雅羅倶多館

1960~80年代のテレビドラマや映画を中心にあらすじや感想を書いています。

赤穂城断絶

1978年/東映/深作欣二監督
出演/萬屋錦之介、千葉真一、渡瀬恒彦、近藤正臣、峰岸徹、原田美枝子、岡田茉莉子、西郷輝彦、金子信雄、丹波哲郎、三船敏郎ほか
物語。赤穂藩主の浅野内匠頭(西郷輝彦)は江戸城中で吉良上野介(金子信雄)に刃傷に及び、内匠頭は切腹、お家は断絶。城代家老の大石内蔵助(萬屋錦之介)は藩士から誓紙血判を集め、時節到来まで隠忍自重することを約し、ひとまず開城のむねを発表するが…。

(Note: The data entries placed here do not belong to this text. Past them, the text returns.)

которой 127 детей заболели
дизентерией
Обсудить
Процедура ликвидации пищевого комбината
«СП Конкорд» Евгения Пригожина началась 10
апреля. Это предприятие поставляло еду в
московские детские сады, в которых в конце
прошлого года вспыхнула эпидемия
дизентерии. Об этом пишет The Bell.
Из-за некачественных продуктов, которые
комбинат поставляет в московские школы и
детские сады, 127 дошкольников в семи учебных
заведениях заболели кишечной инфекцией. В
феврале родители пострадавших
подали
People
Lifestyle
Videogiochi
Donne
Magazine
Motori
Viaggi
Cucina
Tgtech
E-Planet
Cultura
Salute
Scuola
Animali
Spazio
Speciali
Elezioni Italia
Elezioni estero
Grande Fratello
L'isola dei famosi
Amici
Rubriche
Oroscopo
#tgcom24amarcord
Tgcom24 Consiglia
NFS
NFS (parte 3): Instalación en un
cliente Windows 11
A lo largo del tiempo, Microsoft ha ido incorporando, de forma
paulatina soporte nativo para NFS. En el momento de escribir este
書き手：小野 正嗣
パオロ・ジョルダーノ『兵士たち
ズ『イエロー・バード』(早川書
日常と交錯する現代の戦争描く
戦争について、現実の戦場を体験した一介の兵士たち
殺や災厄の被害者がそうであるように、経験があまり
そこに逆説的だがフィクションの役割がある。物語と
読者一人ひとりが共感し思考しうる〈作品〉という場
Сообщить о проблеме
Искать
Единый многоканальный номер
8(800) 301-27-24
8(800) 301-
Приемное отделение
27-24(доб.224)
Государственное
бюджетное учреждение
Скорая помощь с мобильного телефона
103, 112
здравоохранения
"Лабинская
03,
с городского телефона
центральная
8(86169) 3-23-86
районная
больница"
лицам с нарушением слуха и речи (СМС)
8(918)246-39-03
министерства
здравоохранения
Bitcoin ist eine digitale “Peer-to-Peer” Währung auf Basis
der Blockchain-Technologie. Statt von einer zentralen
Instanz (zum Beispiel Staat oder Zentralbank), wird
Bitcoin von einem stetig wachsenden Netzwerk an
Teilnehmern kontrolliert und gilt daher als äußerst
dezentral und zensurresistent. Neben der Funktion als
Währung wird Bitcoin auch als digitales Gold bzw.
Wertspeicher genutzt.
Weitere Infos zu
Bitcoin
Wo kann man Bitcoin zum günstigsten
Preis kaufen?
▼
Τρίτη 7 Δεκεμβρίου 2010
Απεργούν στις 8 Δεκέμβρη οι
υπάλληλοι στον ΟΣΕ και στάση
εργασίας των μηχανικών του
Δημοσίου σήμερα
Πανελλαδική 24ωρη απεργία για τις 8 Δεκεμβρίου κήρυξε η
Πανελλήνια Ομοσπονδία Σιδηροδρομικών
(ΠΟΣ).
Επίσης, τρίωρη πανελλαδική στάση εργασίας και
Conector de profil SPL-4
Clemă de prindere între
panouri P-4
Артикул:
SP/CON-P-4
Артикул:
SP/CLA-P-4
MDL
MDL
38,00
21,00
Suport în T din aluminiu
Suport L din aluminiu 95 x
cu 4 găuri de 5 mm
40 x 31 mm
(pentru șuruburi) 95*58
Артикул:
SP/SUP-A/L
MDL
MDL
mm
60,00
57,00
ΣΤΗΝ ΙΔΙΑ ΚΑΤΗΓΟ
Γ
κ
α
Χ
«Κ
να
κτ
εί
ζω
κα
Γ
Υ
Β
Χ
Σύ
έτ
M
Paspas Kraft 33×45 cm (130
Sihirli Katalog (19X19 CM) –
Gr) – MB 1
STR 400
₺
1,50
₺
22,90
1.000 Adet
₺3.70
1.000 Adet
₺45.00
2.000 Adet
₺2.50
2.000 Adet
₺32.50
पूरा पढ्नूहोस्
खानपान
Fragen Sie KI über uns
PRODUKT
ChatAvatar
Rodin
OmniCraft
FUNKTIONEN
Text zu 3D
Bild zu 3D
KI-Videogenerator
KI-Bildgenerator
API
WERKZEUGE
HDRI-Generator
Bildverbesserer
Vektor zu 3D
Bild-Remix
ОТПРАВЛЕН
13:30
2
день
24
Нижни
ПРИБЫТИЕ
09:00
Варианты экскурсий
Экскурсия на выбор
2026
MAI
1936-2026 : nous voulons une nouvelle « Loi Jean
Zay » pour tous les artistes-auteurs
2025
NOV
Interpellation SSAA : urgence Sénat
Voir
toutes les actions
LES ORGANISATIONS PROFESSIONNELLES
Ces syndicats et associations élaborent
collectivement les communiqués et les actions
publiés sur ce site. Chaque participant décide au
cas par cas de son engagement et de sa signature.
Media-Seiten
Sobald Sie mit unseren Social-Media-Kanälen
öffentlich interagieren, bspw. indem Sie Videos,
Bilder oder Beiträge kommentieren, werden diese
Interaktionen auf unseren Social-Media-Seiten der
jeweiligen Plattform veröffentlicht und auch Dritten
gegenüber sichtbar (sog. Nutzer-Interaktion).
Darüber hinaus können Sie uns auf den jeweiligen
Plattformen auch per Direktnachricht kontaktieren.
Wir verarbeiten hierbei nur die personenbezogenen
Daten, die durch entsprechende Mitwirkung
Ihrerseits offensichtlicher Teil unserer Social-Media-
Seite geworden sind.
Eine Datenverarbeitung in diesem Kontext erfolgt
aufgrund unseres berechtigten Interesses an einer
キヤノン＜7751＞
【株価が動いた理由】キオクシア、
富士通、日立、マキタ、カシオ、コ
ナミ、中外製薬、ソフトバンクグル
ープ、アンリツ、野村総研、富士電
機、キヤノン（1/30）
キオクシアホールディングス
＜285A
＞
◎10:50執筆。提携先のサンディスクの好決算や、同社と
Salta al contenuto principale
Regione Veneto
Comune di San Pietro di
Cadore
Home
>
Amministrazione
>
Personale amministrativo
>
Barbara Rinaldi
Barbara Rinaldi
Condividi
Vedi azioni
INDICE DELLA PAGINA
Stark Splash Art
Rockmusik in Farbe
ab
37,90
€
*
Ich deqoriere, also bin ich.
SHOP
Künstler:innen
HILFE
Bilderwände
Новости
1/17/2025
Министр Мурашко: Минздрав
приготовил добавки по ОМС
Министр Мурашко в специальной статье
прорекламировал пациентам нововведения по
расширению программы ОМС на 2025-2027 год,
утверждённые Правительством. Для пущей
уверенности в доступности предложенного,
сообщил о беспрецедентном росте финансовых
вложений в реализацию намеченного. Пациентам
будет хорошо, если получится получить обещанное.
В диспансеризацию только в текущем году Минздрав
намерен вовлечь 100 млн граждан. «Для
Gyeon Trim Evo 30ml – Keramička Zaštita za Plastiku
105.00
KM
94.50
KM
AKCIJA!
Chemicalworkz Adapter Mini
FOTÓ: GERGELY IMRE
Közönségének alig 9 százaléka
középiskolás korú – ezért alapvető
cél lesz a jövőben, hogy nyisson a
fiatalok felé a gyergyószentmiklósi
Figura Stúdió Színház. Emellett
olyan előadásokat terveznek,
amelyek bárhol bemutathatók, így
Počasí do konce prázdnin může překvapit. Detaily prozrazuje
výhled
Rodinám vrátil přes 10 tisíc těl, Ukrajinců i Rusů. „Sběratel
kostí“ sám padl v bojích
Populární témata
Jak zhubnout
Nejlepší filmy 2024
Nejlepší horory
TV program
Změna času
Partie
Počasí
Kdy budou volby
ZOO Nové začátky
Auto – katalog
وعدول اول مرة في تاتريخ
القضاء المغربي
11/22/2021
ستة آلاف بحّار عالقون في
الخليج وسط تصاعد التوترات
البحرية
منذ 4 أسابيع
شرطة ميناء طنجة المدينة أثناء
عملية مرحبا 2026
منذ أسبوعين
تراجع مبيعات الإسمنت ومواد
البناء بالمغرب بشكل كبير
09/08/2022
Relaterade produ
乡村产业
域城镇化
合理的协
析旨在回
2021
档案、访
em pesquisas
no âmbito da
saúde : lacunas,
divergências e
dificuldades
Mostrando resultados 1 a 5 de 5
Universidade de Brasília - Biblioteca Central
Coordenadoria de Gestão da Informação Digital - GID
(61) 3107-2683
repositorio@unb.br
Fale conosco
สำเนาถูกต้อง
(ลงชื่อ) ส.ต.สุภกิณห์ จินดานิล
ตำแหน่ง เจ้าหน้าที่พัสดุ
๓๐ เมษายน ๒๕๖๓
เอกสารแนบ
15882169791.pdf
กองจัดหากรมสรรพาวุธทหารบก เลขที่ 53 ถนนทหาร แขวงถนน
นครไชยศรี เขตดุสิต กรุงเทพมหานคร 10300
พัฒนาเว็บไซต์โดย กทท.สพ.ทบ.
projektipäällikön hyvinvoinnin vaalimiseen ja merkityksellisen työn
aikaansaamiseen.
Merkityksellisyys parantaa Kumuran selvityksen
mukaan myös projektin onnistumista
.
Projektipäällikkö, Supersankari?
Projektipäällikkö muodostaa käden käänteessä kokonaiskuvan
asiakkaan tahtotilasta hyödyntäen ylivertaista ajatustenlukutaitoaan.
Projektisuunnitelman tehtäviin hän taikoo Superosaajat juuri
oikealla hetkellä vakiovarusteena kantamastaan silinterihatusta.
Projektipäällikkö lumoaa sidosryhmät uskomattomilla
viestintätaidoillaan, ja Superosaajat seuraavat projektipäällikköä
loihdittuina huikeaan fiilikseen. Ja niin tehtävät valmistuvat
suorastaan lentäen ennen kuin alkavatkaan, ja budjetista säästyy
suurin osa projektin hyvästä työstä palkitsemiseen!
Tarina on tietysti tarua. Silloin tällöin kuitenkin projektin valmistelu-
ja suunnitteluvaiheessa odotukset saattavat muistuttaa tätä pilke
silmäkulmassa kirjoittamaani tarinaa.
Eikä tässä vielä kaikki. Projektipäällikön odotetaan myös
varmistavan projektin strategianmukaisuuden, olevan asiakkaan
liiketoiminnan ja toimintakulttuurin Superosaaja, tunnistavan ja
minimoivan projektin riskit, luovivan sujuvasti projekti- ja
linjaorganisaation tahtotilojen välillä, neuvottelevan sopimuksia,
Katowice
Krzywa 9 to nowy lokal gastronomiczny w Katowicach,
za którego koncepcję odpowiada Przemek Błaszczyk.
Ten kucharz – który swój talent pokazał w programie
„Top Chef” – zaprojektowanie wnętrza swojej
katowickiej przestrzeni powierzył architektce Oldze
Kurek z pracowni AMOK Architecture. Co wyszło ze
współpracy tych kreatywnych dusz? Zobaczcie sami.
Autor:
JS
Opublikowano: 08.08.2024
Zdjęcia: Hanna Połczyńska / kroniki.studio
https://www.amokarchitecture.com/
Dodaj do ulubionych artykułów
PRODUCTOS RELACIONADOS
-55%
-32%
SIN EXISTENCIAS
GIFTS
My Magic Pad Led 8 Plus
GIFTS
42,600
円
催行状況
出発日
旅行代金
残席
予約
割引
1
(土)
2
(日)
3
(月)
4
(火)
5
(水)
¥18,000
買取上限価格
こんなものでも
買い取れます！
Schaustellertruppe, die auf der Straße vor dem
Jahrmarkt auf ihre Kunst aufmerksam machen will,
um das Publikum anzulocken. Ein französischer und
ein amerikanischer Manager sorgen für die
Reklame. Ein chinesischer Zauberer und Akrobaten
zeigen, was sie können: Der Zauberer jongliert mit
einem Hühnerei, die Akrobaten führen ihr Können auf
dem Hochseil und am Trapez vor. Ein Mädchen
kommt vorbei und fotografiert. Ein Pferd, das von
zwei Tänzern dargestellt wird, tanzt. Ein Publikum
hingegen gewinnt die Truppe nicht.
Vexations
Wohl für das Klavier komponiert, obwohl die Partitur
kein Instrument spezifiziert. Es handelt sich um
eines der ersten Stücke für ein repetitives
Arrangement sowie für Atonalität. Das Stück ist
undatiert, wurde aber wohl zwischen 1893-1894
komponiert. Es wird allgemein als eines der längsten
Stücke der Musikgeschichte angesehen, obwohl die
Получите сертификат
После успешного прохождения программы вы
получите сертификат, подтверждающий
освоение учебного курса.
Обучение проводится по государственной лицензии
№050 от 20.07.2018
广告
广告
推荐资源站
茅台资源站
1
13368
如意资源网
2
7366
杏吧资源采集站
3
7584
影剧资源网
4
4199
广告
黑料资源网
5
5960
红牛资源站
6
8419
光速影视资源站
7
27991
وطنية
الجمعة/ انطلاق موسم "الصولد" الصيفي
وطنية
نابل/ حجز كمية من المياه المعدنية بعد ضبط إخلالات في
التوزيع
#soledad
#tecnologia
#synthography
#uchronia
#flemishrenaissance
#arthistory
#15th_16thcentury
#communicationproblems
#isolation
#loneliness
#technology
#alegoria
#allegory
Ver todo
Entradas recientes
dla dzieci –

大ヒットした「柳生一族の陰謀」に続く時代劇大作映画の第二弾。しかし前作と違って古臭い素材が受けなかったのか興行的には失敗した模様。新機軸としては赤穂浪士たちの討ち入りを「幕府への反逆」と解釈した点、近藤正臣演じる浪士がなかなか決起の日が来ないことに耐え切れず脱落して妻の原田美枝子ともども破滅してしまう様を描いた点など。上野介の内匠頭いじめは端折っていきなり松の廊下から話が始まったり、内蔵助が垣見何某を偽って江戸まで道中する話するとか赤垣源蔵の徳利の別れの話のような忠臣蔵で定番のエピソードはあまり出てきません。
例によってヨロキンは歌舞伎がかった大芝居ですが題材が題材なだけに「柳生一族」の時ほどの違和感はありません。反対に不破数右衛門役の千葉ちゃんはキャラが浮きまくり。東映にとっては”外様”の峰岸徹(堀部安兵衛役)とか森田健作(間十次郎役)あたりが活躍するのは意外。三船さんは吉良の隣屋敷の旗本土屋主悦役で顔見世の出演。
ちなみに深作監督の当初の計画では金子信雄が大石でヨロキンが吉良だったとか。あーそっちの方が見たかった。